Task statement:
Drop the pictures and repeat the remaining data exactly.

Dataset records:
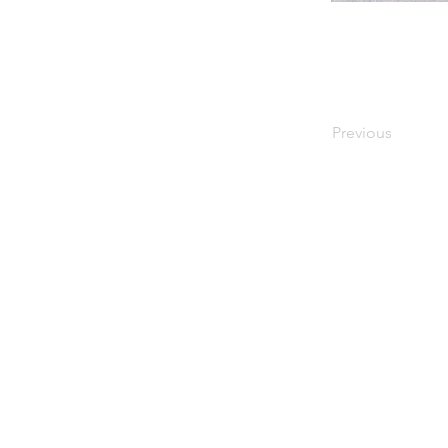
Previous
Information
Home
About Kenmare
Accommodation
Eat & Drink
Shopping
What's On
Things to Do
Beaches
Blog
Contact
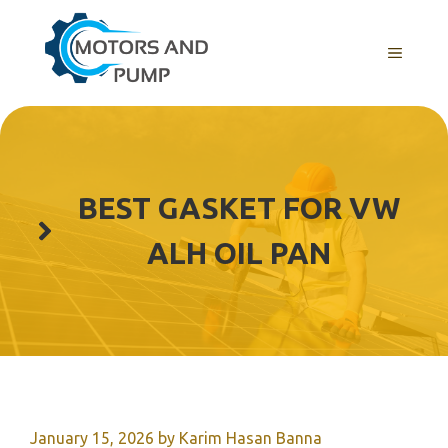
Skip
to
Menu
content
BEST GASKET FOR VW
ALH OIL PAN
January 15, 2026
by
Karim Hasan Banna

Answer section:
Previous
Information
Home
About Kenmare
Accommodation
Eat & Drink
Shopping
What's On
Things to Do
Beaches
Blog
Contact
Skip
to
Menu
content
BEST GASKET FOR VW
ALH OIL PAN
January 15, 2026
by
Karim Hasan Banna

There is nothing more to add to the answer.